|St. Ignatius of Loyola|
For many Catholics, they can think of something, maybe several things, that would go in that blank.
This popular rejection of Catholic teaching by Catholics is especially evident in this week in social media. as self-professed members of Holy Mother Church sport their equal signs in a "Here I stand I can do no other" moment. One of the things that surprises me in encountering this very Protestant behavior among Catholics is the complete obstinacy in not even seeking to understand and embrace Catholic teaching on the matter.
Compare this attitude with St. Ignatius Loyola, founder of the Jesuits, who wrote, in his “Rules for Thinking with the Church," the following: “Always to be ready to obey with mind and heart, setting aside all judgment of one's own, the true spouse of Jesus Christ, our holy mother, our infallible and orthodox mistress, the Catholic Church, whose authority is exercised over us by the hierarchy.”
Five centuries later, many contemporary Catholics do not “think with the Church” much at all on a whole host of issues, especially those related to sexuality, marriage, and family life.
For example, consider a recent Gallup poll in which 66% of professed Catholics now view homosexual relations as morally acceptable, while 51% favor the redefinition of marriage to include same-sex relationships. In both cases, Catholics polled above the general population. Yet Catholic teaching has not changed; the Catechism affirms the sacred dignity of all persons, but views homosexual acts as gravely depraved and homosexual desires as intrinsically disordered.
Other surveys suggest that dissent is also prevalent among modern Catholics on the issues of contraception, the indissolubility of marriage, pre-marital sex, and perhaps even abortion.
Why the disconnect? I would suggest at least primary reasons.
For one thing, we live in an age that values tolerance, and thus we do not wish to condemn anyone regarding such deeply personal matters as sex, marriage, and family life. So we tend to resist dogmatic teaching that might make another person feel judged or de-valued.

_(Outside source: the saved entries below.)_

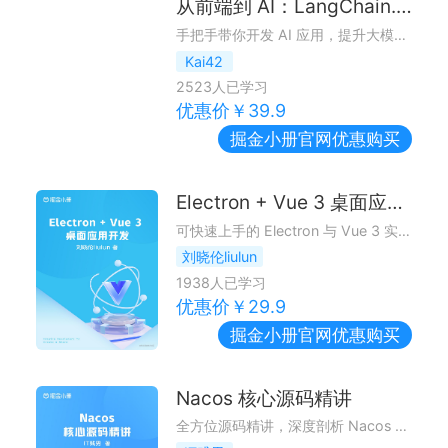
从前端到 AI：LangChain.js 入门和实战
手把手带你开发 AI 应用，提升大模型实战能力
Kai42
2523
人已学习
优惠价￥
39.9
掘金小册
官网优惠购买
Electron + Vue 3 桌面应用开发
可快速上手的 Electron 与 Vue 3 实战指南
刘晓伦liulun
1938
人已学习
优惠价￥
29.9
掘金小册
官网优惠购买
Nacos 核心源码精讲
全方位源码精讲，深度剖析 Nacos 注册中心和配置中心的核心思想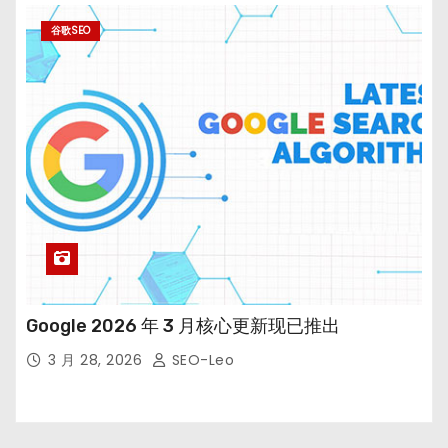
谷歌SEO
Google 2026 年 3 月核心更新现已推出
3 月 28, 2026
SEO-Leo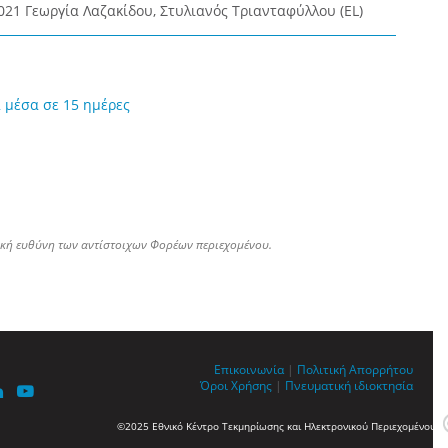
2021 Γεωργία Λαζακίδου, Στυλιανός Τριανταφύλλου (EL)
 μέσα σε 15 ημέρες
ική ευθύνη των αντίστοιχων Φορέων περιεχομένου.
Επικοινωνία
|
Πολιτική Απορρήτου
Όροι Χρήσης
|
Πνευματική ιδιοκτησία
©2025 Εθνικό Κέντρο Τεκμηρίωσης και Ηλεκτρονικού Περιεχομένου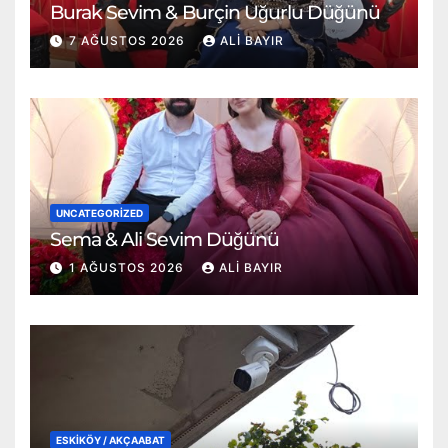
Burak Sevim & Burçin Uğurlu Düğünü
7 AĞUSTOS 2026
ALI BAYIR
UNCATEGORIZED
Sema & Ali Sevim Düğünü
1 AĞUSTOS 2026
ALI BAYIR
ESKİKÖY / AKÇAABAT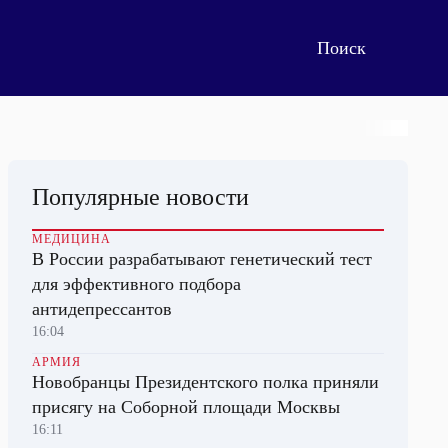
Популярные новости
МЕДИЦИНА
В России разрабатывают генетический тест
для эффективного подбора
антидепрессантов
16:04
АРМИЯ
Новобранцы Президентского полка приняли
присягу на Соборной площади Москвы
16:11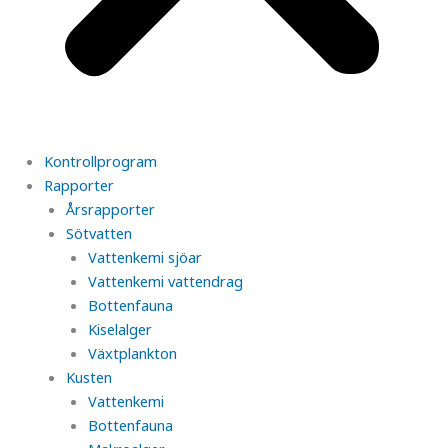
Kontrollprogram
Rapporter
Årsrapporter
Sötvatten
Vattenkemi sjöar
Vattenkemi vattendrag
Bottenfauna
Kiselalger
Växtplankton
Kusten
Vattenkemi
Bottenfauna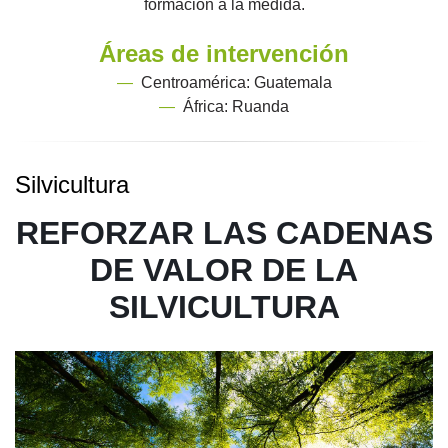
formación a la medida.
Áreas de intervención
—
Centroamérica: Guatemala
—
África: Ruanda
Silvicultura
REFORZAR LAS CADENAS
DE VALOR DE LA
SILVICULTURA
Imagen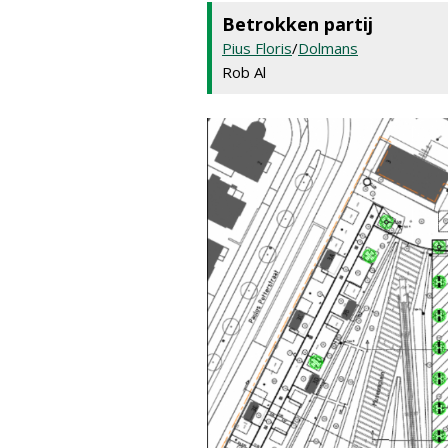
Betrokken partij
Pius Floris
/
Dolmans
Rob Al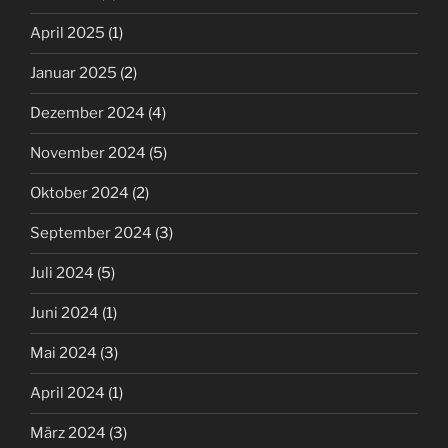
April 2025
(1)
Januar 2025
(2)
Dezember 2024
(4)
November 2024
(5)
Oktober 2024
(2)
September 2024
(3)
Juli 2024
(5)
Juni 2024
(1)
Mai 2024
(3)
April 2024
(1)
März 2024
(3)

Secondly, issues like these involve trusting God with the most intimate areas of our lives. It doesn’t cost us as much to cognitively believe Catholic teaching on the Eucharist or the saints as it does to believe (and practice) the Church’s ethic on sexuality, marriage, and family life. Take, for instance, the Catholic idea that every sexual union between spouses should be open to new life; embracing this belief requires significant faith and sacrifice.
Thirdly, we live in a country whose origin was shaped largely by a Protestant spirit of independent thinking that imbues our national ethos. Some American Catholics even believe that dissent is vital, arguing that it is St. Ignatius’ type of thinking that has enabled the current abuse scandals. In other words, if we can’t question the hierarchy, some of whom badly mishandled abuse allegations, we are destined for further corruption in the future.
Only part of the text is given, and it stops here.